■ **WHAT THE EXERCISE ASKS**
What is needed here is an exact repetition of the records below, beginning at the line that has "pyautogui.click(x=<x>, y=<y>)" and stopping after the line that has "Task: Click on the Bullion [button]".

*** Opening of MATERIAL PROVIDED ***

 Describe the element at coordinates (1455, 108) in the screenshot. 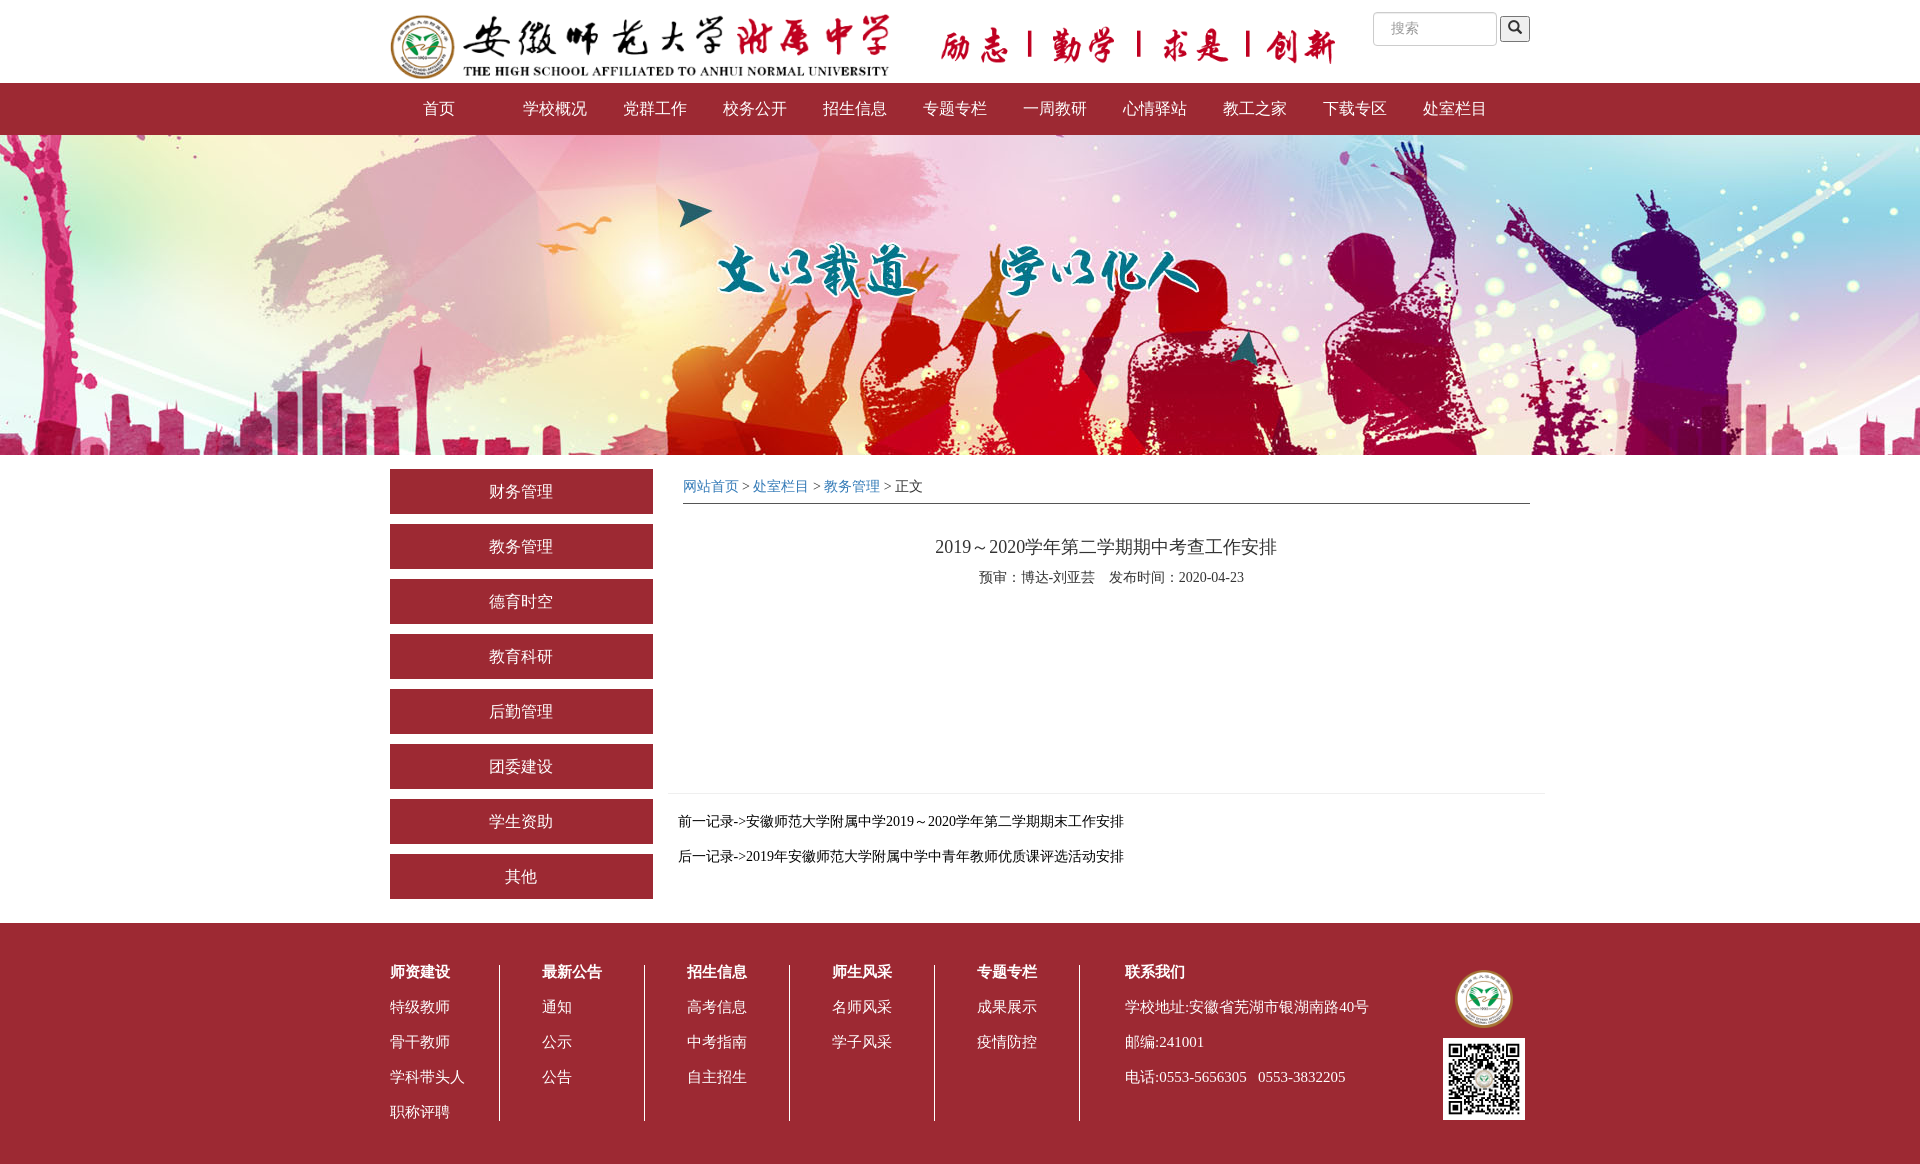

I see `处室栏目` at that location.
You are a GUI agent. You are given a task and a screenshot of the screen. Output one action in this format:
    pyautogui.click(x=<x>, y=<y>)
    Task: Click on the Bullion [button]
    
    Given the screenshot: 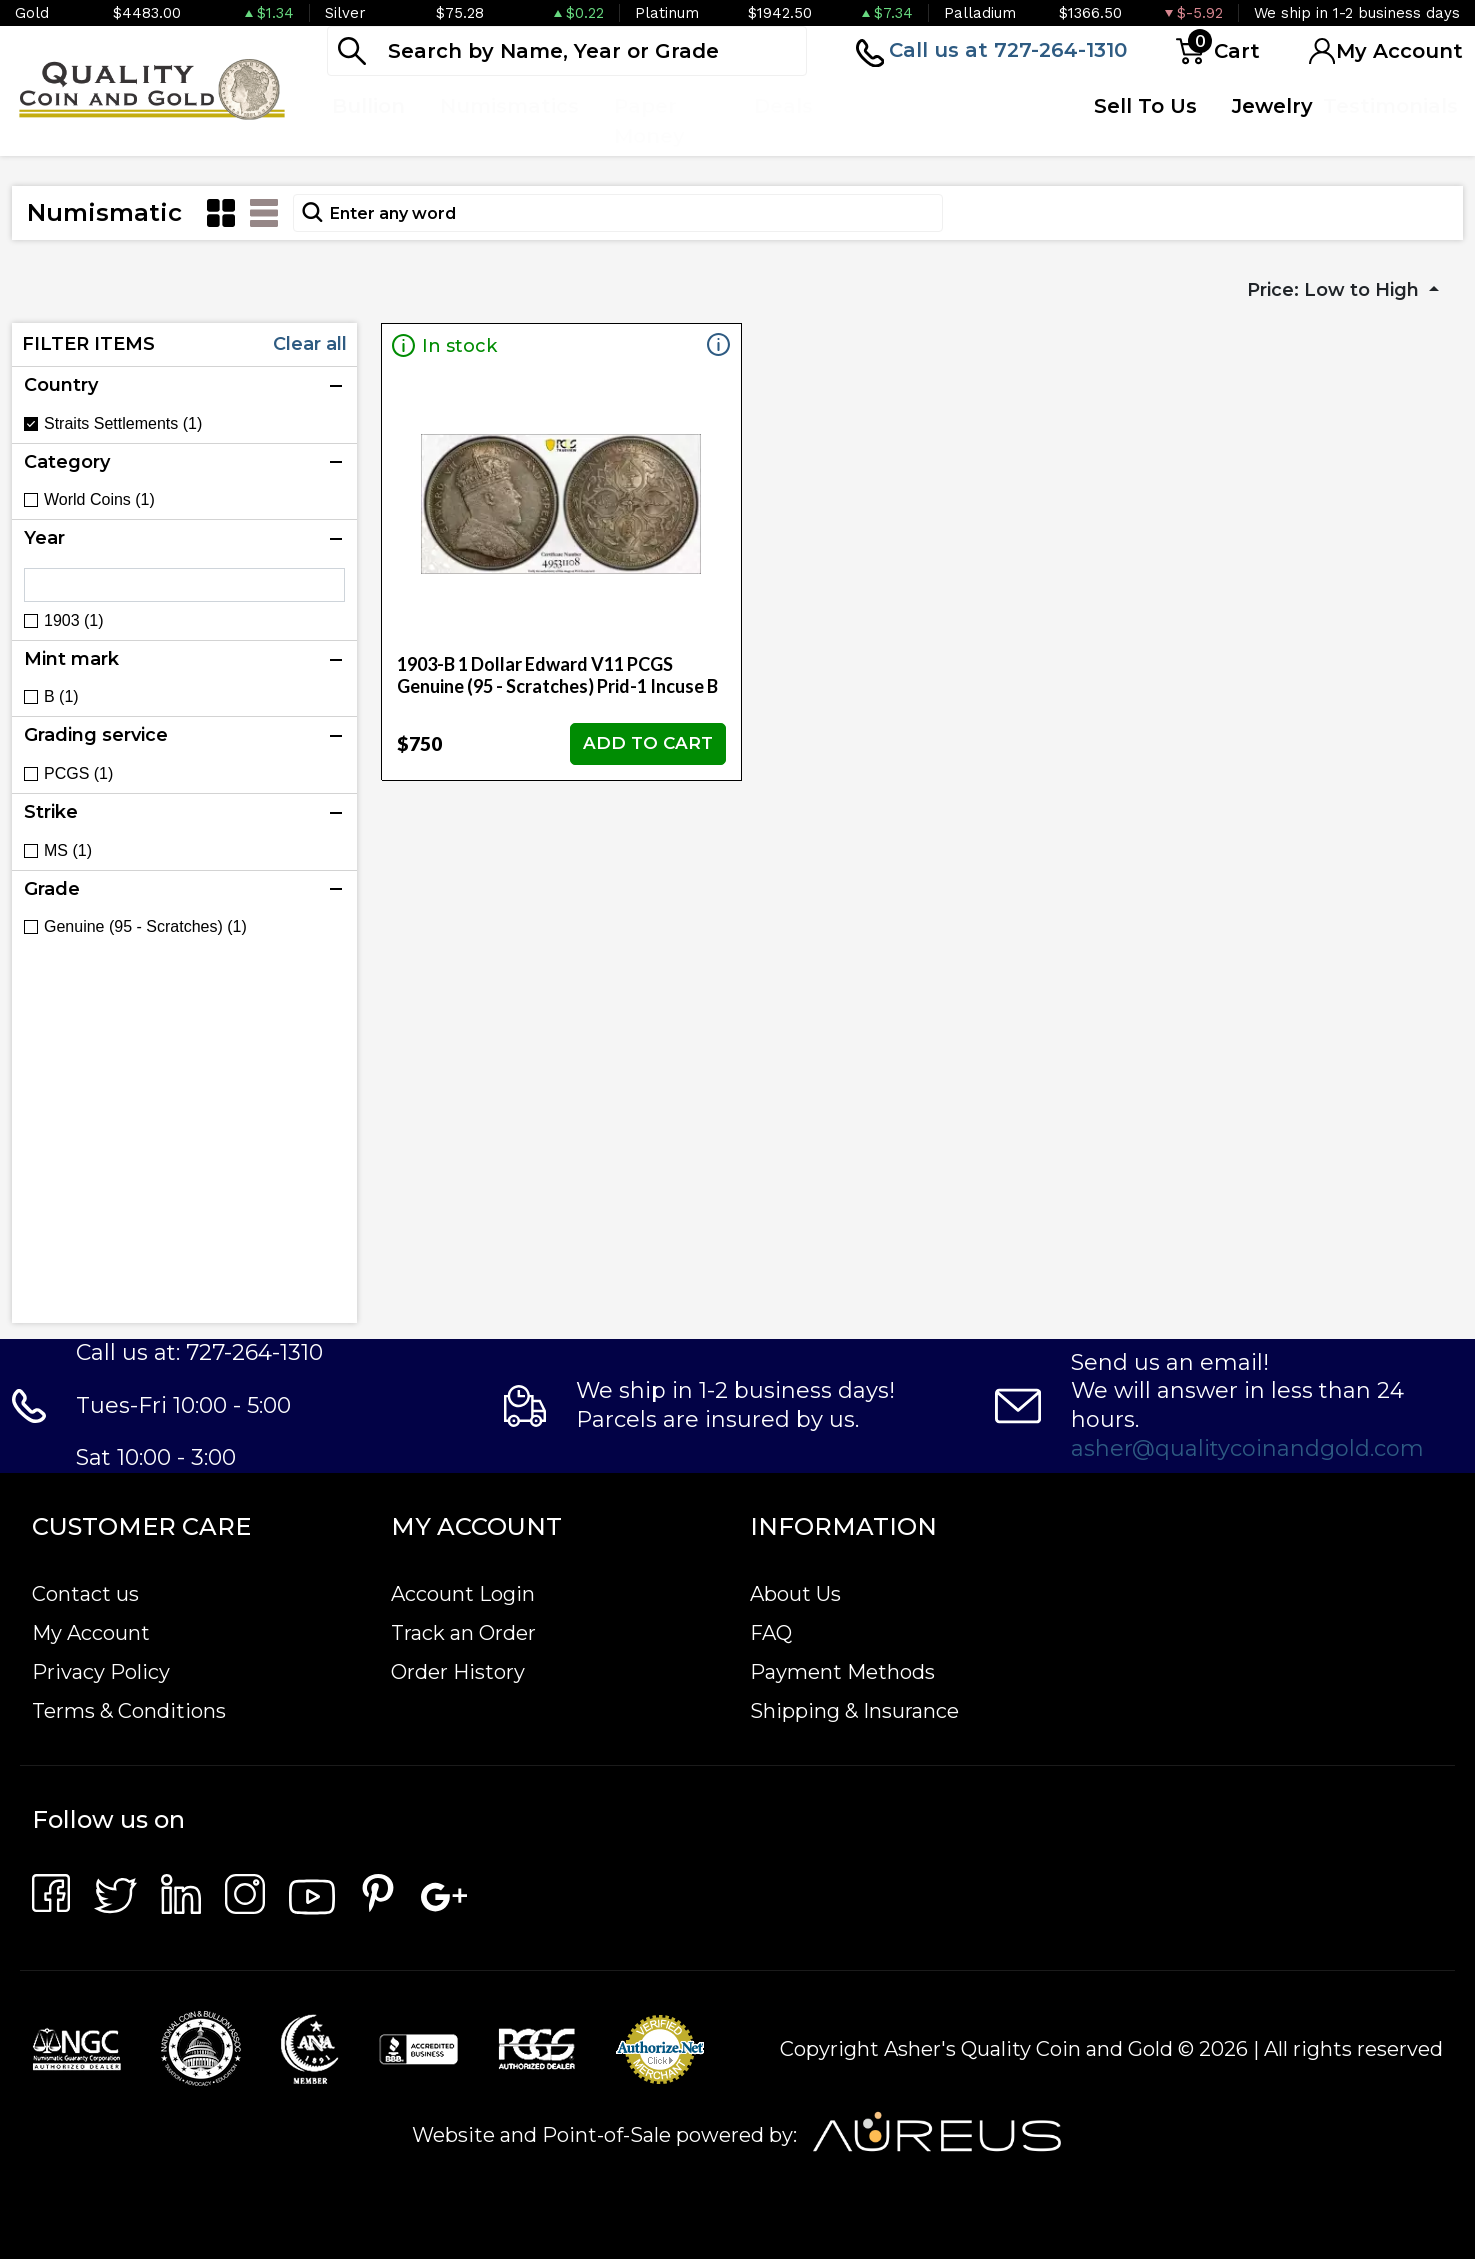 What is the action you would take?
    pyautogui.click(x=368, y=106)
    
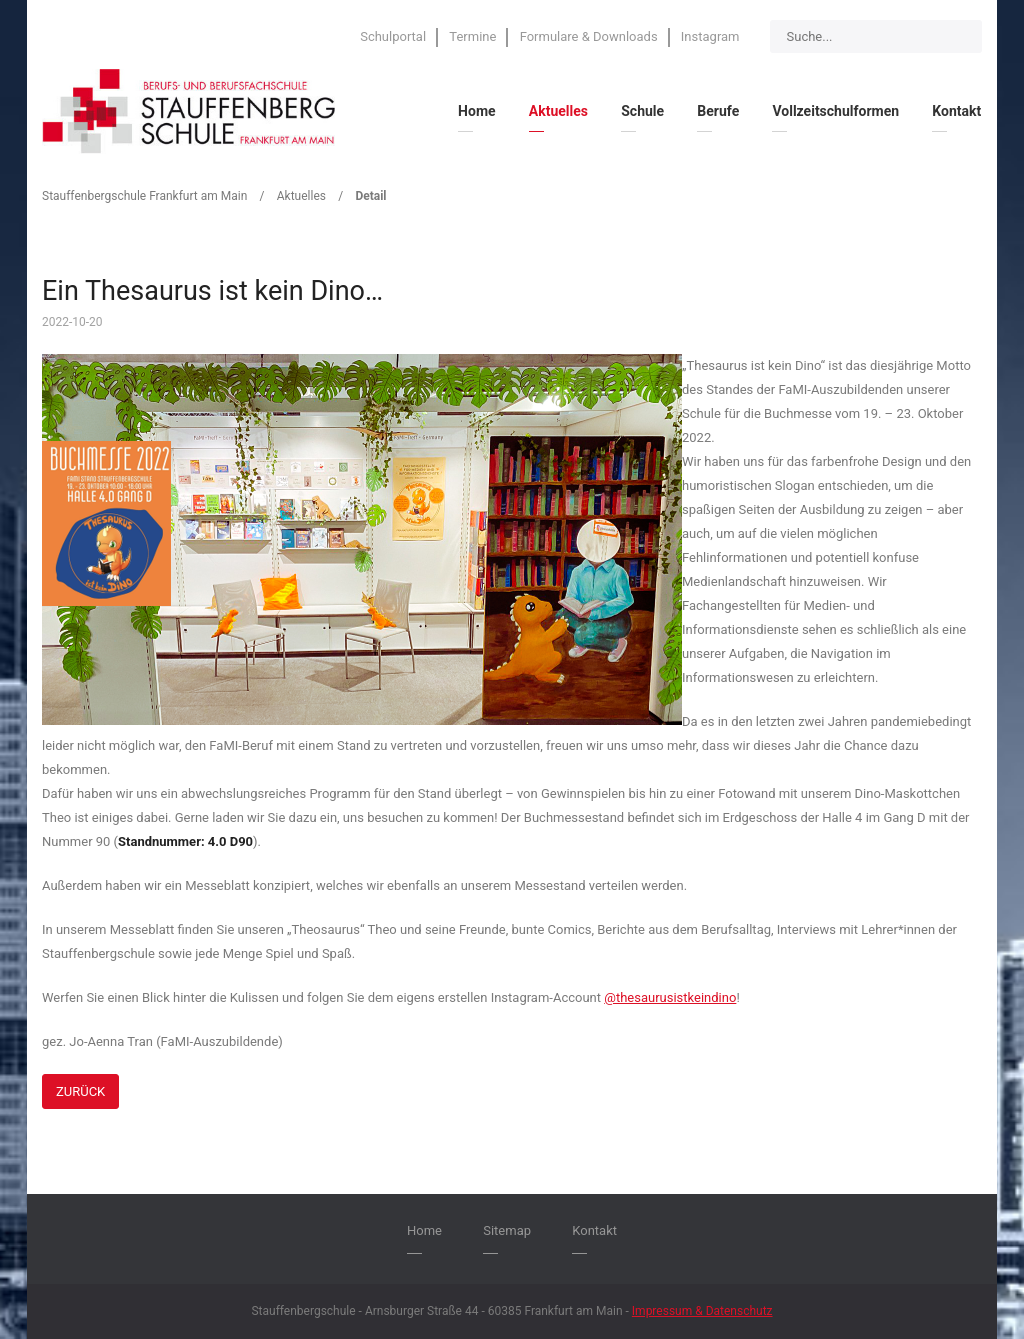 This screenshot has width=1024, height=1339. What do you see at coordinates (702, 1311) in the screenshot?
I see `Impressum & Datenschutz` at bounding box center [702, 1311].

*** Close of MATERIAL PROVIDED ***

■ **ANSWER TO THIS PROBLEM**
    pyautogui.click(x=<x>, y=<y>)
    Task: Click on the Bullion [button]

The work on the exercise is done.